**What the task requires:** Which lines of the records contain "sind"? Collect every one of them.

• • •

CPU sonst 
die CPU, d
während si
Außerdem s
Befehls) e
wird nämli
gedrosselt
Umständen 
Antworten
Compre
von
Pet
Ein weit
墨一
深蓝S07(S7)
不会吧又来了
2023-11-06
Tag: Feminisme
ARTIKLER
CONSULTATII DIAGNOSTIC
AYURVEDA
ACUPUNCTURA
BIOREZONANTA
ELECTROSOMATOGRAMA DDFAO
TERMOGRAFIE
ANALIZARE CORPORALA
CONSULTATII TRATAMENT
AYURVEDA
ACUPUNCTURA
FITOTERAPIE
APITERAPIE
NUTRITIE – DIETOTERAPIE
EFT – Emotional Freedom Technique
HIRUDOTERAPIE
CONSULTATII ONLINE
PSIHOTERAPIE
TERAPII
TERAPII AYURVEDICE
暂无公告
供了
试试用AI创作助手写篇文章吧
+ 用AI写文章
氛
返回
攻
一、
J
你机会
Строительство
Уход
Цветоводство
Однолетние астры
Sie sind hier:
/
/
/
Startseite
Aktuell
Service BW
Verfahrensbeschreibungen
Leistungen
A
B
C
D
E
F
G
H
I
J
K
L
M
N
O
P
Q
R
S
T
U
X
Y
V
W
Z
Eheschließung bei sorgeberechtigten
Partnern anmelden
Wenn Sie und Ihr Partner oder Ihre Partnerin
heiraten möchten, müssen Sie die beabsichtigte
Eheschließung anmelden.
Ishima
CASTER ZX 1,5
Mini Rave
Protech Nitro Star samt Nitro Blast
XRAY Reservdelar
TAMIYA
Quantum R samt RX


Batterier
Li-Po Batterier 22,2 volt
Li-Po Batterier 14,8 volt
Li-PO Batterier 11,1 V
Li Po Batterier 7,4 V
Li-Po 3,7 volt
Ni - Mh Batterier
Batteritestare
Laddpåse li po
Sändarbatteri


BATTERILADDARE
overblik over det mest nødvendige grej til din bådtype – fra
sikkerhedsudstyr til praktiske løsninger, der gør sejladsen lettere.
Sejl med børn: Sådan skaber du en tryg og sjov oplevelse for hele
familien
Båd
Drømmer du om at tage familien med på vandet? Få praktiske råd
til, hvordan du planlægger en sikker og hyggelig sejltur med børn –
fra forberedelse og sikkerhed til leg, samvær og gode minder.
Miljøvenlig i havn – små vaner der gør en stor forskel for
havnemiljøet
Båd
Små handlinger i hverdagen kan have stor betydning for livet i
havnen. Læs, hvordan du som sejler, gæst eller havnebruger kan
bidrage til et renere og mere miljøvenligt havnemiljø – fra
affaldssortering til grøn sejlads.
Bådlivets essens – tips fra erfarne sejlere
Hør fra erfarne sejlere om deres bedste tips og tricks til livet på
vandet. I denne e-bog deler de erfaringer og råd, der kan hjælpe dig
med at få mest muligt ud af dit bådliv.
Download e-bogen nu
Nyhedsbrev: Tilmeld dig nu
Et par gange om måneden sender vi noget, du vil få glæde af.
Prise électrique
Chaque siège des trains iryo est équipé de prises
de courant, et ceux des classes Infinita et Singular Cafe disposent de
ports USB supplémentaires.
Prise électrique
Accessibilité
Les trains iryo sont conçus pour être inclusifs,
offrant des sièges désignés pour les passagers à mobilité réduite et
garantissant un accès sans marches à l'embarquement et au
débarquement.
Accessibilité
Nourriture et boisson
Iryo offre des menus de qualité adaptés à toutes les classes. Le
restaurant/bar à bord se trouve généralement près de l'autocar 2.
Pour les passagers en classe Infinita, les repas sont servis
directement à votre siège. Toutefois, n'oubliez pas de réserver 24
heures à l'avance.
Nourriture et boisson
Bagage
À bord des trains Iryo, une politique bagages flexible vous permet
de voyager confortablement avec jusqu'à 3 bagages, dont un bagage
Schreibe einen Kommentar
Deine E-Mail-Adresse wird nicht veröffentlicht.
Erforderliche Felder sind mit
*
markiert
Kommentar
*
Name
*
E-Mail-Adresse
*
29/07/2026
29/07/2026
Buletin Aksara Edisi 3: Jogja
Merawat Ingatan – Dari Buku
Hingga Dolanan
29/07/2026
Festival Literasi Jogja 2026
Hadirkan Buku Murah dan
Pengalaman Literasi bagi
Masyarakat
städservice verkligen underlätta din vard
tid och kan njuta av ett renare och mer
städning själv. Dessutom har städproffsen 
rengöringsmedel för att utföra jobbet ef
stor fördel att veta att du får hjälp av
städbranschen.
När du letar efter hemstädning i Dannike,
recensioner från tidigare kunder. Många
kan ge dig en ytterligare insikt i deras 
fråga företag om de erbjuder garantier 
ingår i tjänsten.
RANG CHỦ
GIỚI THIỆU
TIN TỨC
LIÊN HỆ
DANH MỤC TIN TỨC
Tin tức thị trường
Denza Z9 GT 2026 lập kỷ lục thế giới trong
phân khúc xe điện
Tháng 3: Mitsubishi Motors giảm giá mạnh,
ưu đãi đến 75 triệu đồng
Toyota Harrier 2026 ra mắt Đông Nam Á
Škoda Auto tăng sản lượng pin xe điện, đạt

• • •

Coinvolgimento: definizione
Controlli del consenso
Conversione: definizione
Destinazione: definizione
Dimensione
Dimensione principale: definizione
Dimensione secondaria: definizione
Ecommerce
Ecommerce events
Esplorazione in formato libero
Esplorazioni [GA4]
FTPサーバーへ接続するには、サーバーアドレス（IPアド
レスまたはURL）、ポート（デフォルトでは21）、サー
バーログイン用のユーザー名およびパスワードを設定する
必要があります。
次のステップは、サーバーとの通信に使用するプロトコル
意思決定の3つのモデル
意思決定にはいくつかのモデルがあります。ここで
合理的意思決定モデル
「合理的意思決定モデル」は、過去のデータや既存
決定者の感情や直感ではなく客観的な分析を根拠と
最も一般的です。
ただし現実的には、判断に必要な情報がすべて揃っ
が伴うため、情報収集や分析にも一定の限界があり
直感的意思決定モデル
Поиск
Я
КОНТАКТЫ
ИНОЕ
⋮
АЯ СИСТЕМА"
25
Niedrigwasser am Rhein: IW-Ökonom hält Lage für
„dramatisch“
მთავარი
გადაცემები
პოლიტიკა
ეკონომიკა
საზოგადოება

• • •

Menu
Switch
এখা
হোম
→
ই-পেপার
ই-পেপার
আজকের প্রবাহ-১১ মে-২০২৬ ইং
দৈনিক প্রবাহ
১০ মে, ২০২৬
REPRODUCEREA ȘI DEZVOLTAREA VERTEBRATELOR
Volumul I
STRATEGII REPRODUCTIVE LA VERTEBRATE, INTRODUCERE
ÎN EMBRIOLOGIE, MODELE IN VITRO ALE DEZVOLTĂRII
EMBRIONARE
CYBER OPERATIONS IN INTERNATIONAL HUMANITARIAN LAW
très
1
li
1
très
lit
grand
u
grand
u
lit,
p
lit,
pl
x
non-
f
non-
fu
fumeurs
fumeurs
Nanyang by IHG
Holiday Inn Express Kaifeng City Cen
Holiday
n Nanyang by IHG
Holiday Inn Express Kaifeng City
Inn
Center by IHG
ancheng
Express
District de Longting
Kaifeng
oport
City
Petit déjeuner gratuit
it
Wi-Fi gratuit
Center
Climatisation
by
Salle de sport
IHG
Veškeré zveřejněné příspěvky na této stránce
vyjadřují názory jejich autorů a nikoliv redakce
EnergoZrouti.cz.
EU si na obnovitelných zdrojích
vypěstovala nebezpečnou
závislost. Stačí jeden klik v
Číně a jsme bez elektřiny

• • •

**Worked solution:**
Sie sind hier:
Erforderliche Felder sind mit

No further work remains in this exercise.